The event kicked off with a key-note speech by Andrew Brewerton, Principal of Plymouth College Art. In a thought-provoking talk, Andrew challenged us to come up a ‘proposition’ for our work and life. PCA is a Gold Standard Social Enterprise Mark holder and delivers a mission of creative learning and social justice. Their ten-point manifesto includes statements such as “Making is as important as reading, writing, science and maths;” “Art is not about life, it is about living” and “The purpose of learning is inseparable from that of living your life.”
This was followed by presentations from several social enterprises about their work: County Print Finishers from Oxford talked about the power of transformation that social enterprises can bring to individuals. Yateley Industries from Hampshire described their fantastic history and recent challenges and York St John University presented how a social enterprise university is making a difference by helping to create a healthy economy.
Day two started with a challenging talk about ‘Towards a human economy’ from Alex Maitland from Oxfam. Openly describing some of the issues Oxfam is facing at the moment around sexual misconduct and abuse of power, he delivered a presentation full of facts about world inequality and poverty. Statistics that stood out included that 1% of people on earth have bagged 87% of the wealth; $1.3 trillion was paid in dividends in 2017 and that an estimated $7.6 trillion is hidden in offshore tax havens that evade tax. Alex explained Oxfam’s policy towards trying to procure from businesses that stood for ‘profit, purpose and people.’
The next panel session saw Jeremy Nicholls of Social Value International explain how he thought accounting and company law needed to change to help build a fairer economy. We particularly liked the laser focus Jeremy brought to his proposition about where these changes were needed and how, especially in accountancy, the amendments to regulations were not actually that radical in an industry that is seemingly crying out for transformation.

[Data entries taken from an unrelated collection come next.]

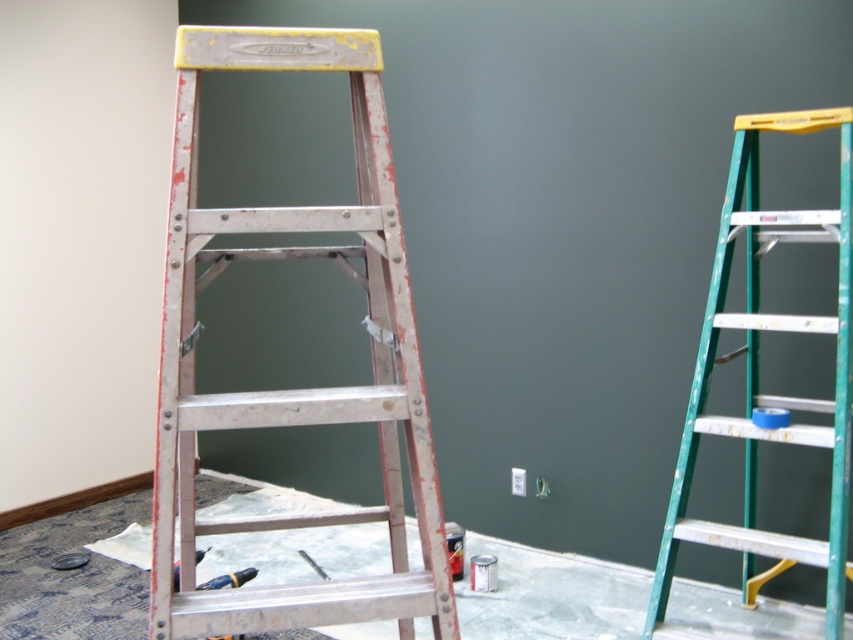 Between yellow plastic drill at lower left and metallic silver screwdriver at lower center, which one has more height?

yellow plastic drill at lower left

The image size is (853, 640). Describe the element at coordinates (229, 579) in the screenshot. I see `yellow plastic drill at lower left` at that location.

Which is behind, point (244, 572) or point (312, 560)?

The point (312, 560) is behind.

I want to click on yellow plastic drill at lower left, so click(229, 579).

Based on the photo, can you confirm if silver metallic ladder at center is positioned above green metallic ladder at right?

Indeed, silver metallic ladder at center is positioned over green metallic ladder at right.

Between point (263, 522) and point (821, 220), which one is positioned in front?

Point (263, 522) is in front.

Where is `silver metallic ladder at center`? silver metallic ladder at center is located at coordinates (294, 388).

Which of these two, silver metallic ladder at center or yellow plastic drill at lower left, stands shorter?

Standing shorter between the two is yellow plastic drill at lower left.

Can you confirm if silver metallic ladder at center is taller than yellow plastic drill at lower left?

Correct, silver metallic ladder at center is much taller as yellow plastic drill at lower left.

In the scene shown: Who is more distant from viewer, (x=438, y=506) or (x=248, y=570)?

The point (x=248, y=570) is behind.

You are a GUI agent. You are given a task and a screenshot of the screen. Output one action in this format:
    pyautogui.click(x=<x>, y=<y>)
    Task: Click on the silver metallic ladder at center
    
    Given the screenshot: What is the action you would take?
    pyautogui.click(x=294, y=388) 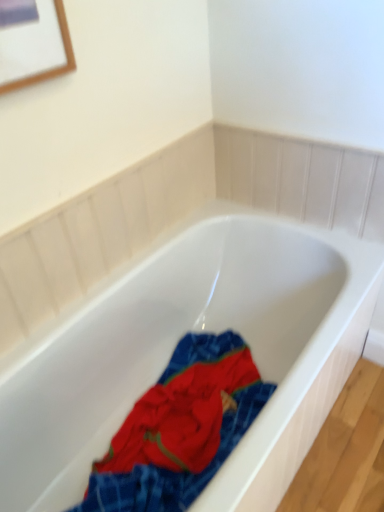 Question: In terms of size, does textured cotton towel at center appear bigger or smaller than white glossy bathtub at center?

Choices:
 (A) small
 (B) big

Answer: (A)

Question: Is point (150, 424) positioned closer to the camera than point (19, 505)?

Choices:
 (A) farther
 (B) closer

Answer: (A)

Question: From a real-world perspective, is textured cotton towel at center positioned above or below white glossy bathtub at center?

Choices:
 (A) below
 (B) above

Answer: (A)

Question: Is white glossy bathtub at center in front of or behind textured cotton towel at center in the image?

Choices:
 (A) behind
 (B) front

Answer: (B)

Question: Is white glossy bathtub at center inside the boundaries of textured cotton towel at center, or outside?

Choices:
 (A) inside
 (B) outside

Answer: (B)

Question: In the image, is white glossy bathtub at center on the left side or the right side of textured cotton towel at center?

Choices:
 (A) left
 (B) right

Answer: (B)

Question: From the image's perspective, relative to textured cotton towel at center, is white glossy bathtub at center above or below?

Choices:
 (A) above
 (B) below

Answer: (A) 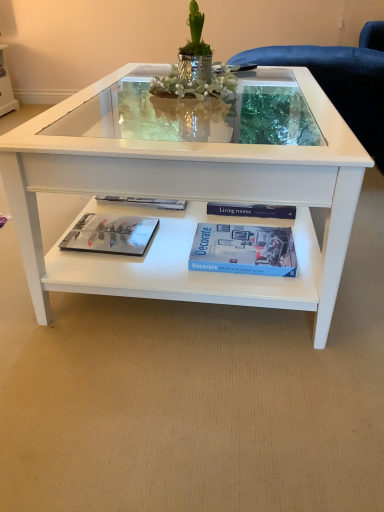 Question: From a real-world perspective, relative to white glossy coffee table at center, is blue matte book at center vertically above or below?

Choices:
 (A) below
 (B) above

Answer: (A)

Question: Based on their sizes in the image, would you say blue matte book at center is bigger or smaller than white glossy coffee table at center?

Choices:
 (A) small
 (B) big

Answer: (A)

Question: Which of these objects is positioned closest to the matte glossy magazine at lower left?

Choices:
 (A) blue matte book at center
 (B) white glossy coffee table at center

Answer: (A)

Question: Estimate the real-world distances between objects in this image. Which object is farther from the blue matte book at center?

Choices:
 (A) white glossy coffee table at center
 (B) matte glossy magazine at lower left

Answer: (B) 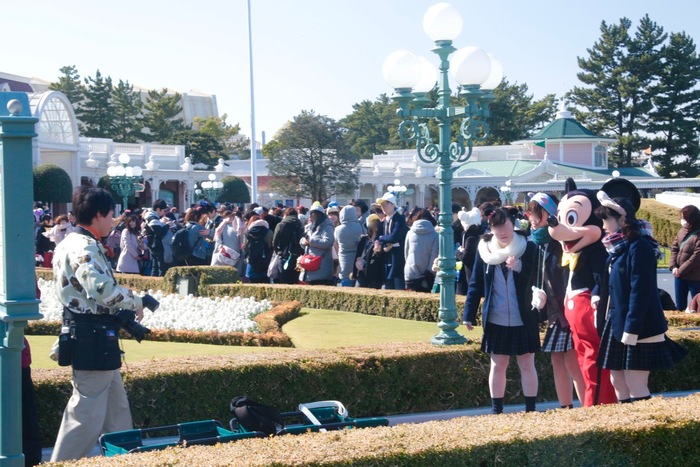 Identify the location of entrance. This screenshot has width=700, height=467. (71, 156). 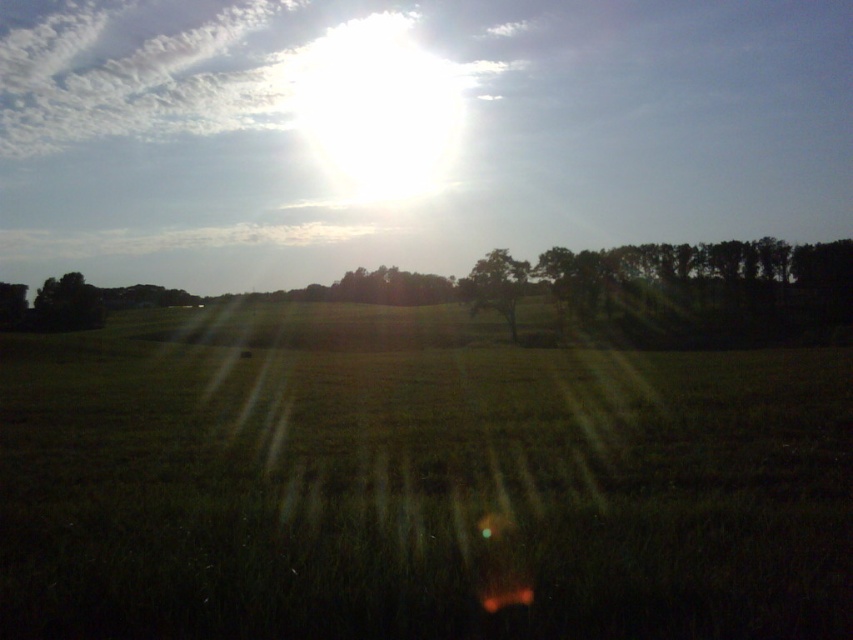 You are standing in the middle of the field in the rural landscape scene. You see two points marked on the ground. One is at point (831,429) and the other is at point (86,289). Which point is closer to you?

Point (831,429) is in front of point (86,289), so it is closer to you.

You are an artist painting the landscape. You want to accurately depict the relative sizes of the green leafy tree at center and the dark green leafy tree at left. Which tree should you paint as the smaller one?

You should paint the green leafy tree at center as the smaller one because it is smaller than the dark green leafy tree at left according to the description.

You are standing in the middle of the grassy field in the rural landscape. There is a point marked at coordinates (415, 483). What is the color of the grass at that point?

The green grass at center is represented by point (415, 483), so the color is green. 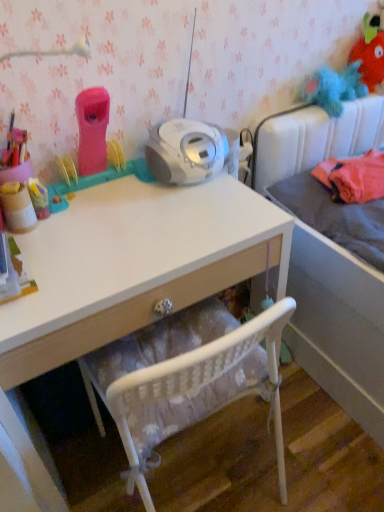 What are the coordinates of `free point above white glossy desk at center (from a real-world perspective)` in the screenshot? It's located at (122, 224). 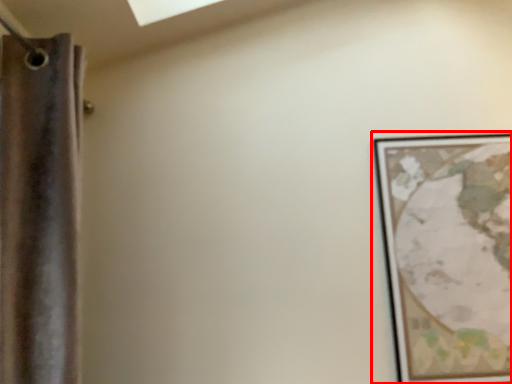 Question: From the image's perspective, considering the relative positions of picture frame (annotated by the red box) and curtain in the image provided, where is picture frame (annotated by the red box) located with respect to the staircase?

Choices:
 (A) below
 (B) above

Answer: (A) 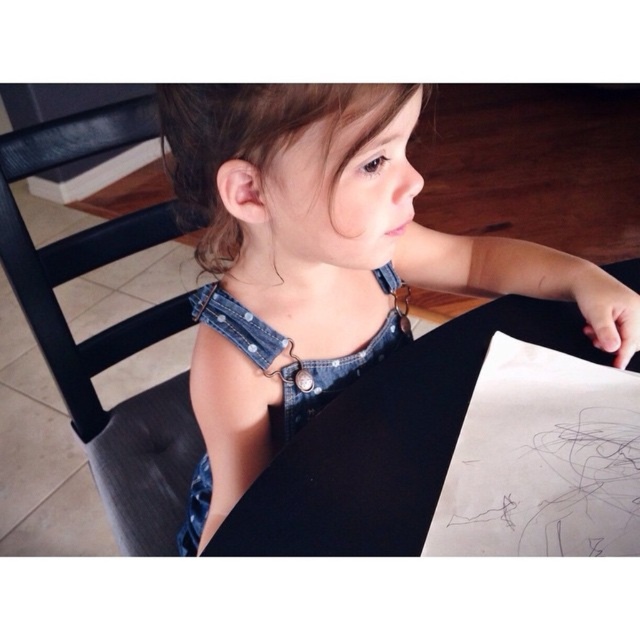 Question: Considering the relative positions of denim dress at center and black leather chair at left in the image provided, where is denim dress at center located with respect to black leather chair at left?

Choices:
 (A) right
 (B) left

Answer: (A)

Question: Which point is farther to the camera?

Choices:
 (A) black leather chair at left
 (B) denim dress at center

Answer: (A)

Question: Is denim dress at center closer to the viewer compared to black leather chair at left?

Choices:
 (A) yes
 (B) no

Answer: (A)

Question: Which point is farther from the camera taking this photo?

Choices:
 (A) (467, 243)
 (B) (100, 224)

Answer: (B)

Question: Is denim dress at center above black leather chair at left?

Choices:
 (A) no
 (B) yes

Answer: (B)

Question: Which point is farther to the camera?

Choices:
 (A) black leather chair at left
 (B) denim dress at center

Answer: (A)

We were then part of a panel debate on the certification process itself. Joined by colleagues from Sweden and Scotland the panel discussed how accreditation provided rigour and accountability. Paul Devoy, CEO of Investors in People, described their journey from government to an independent social enterprise and how mental heath is a missing component in economic strategy making. Erika Augustinsson from MSI Sweden talked about how social enterprise in Sweden is looking for an accreditation standard to help define and promote the sector.
Our take on this debate was how, if the UK wants to develop a more inclusive, prosperous economy, then economic policy should focus on supporting and developing social enterprises. It is social enterprises that are paying fairly, setting up in disadvantaged areas and applying their work and profits to achieving social missions. These missions are locked in and, unlike standard businesses who claim they have ‘purpose’ and are ‘corporately and socially responsible’, the Social Enterprise Mark and other accreditations can prove this and provide a response to any accusation of greenwashing.